When I finally laid it all out on the table—the trip, the flakiness, the years of damage—he fell back on a performance I knew by heart. He shifted between defensive walls and dramatic self-flogging, calling himself a “piece of shit.” He apologized profusely with his mouth, while changing absolutely nothing with his actions.

Relational psychology validates what I felt in my gut: apologies without behavioral change aren’t healing; they increase distress and confusion. Harm followed by a sorry, followed by the exact same harm, isn’t repair. It’s just a continuation of the injury.

The “prostitute” comment is the ghost that never stopped haunting us. He apologized for it multiple times over the decade, but his behavior never once contradicted what he meant by it. Eight years later, it still stung with the exact same sharpness.

Quitting the Orbit

Through all of this, one rule remained unbroken: I never chased him. If he didn’t text, I didn’t text. As the “dating” unraveled into the same old arrangement under a shiny new name, I pulled back even further. I wasn’t playing hard to get; I simply didn’t want to be in the room anymore.

If I stayed loosely connected, it was out of a desperate need for closure—a desire to look him in the eye and say clearly, completely, this is what you did, and this is what it cost me. But every time I tried to have that grown-up conversation, the outcome was identical. He refused to engage, choosing instead to ask, “Why do you keep coming back?” as if my struggle to leave somehow wiped his slate clean.

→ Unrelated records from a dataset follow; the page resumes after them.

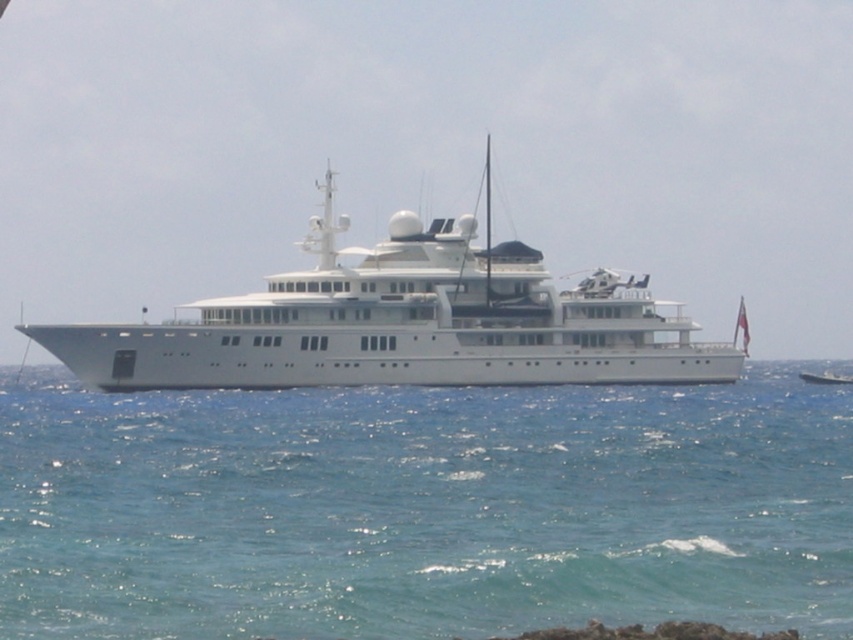 You are a photographer trying to capture the white glossy cruise ship at center from the clear blue water at center. Which object is closer to the camera lens? Please explain your reasoning based on their positions.

The clear blue water at center is in front of the white glossy cruise ship at center, so the clear blue water at center is closer to the camera lens.

You are a photographer trying to capture the white glossy yacht at center from the clear blue water at center. Since the water is taller than the yacht, will you need to adjust your camera angle upwards or downwards to frame the yacht properly?

The clear blue water at center is taller than the white glossy yacht at center, so to frame the yacht properly, you should adjust your camera angle downwards since the yacht is lower than the water level.

You are standing on the deck of the yacht and looking at two points marked on the image. The first point is at coordinates point (538, 257) and the second is at point (814, 381). Which point is nearer to your current position?

Point (538, 257) is closer to the camera than point (814, 381), so the first point is nearer to your current position. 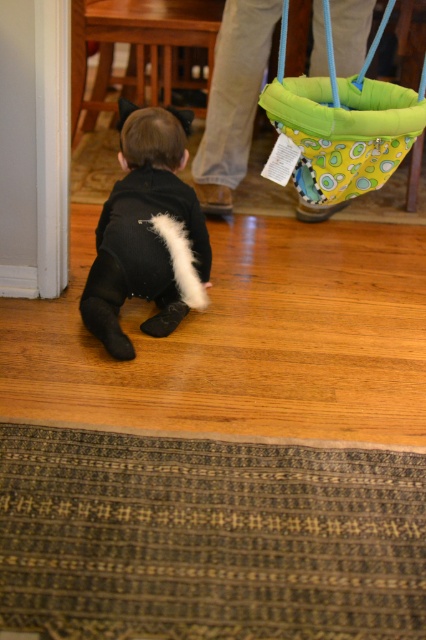 Question: Among these points, which one is nearest to the camera?

Choices:
 (A) (382, 154)
 (B) (118, 200)

Answer: (A)

Question: Is black soft plush at center thinner than green fabric hammock at upper right?

Choices:
 (A) yes
 (B) no

Answer: (A)

Question: In this image, where is black soft plush at center located relative to green fabric hammock at upper right?

Choices:
 (A) above
 (B) below

Answer: (B)

Question: Is black soft plush at center bigger than green fabric hammock at upper right?

Choices:
 (A) yes
 (B) no

Answer: (A)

This is not a story of mutual harm. Looking back, I can identify nothing I did to him that comes close to what this decade has cost me.

The injury wasn’t a dramatic, explosive ending. It was the quieter kind. The slow-burn pain of being pursued just enough to keep you hooked, but never being valued enough to be treated with basic consistency, honesty, or care.

Our dynamic didn’t fail because we were incompatible. It failed because it never was.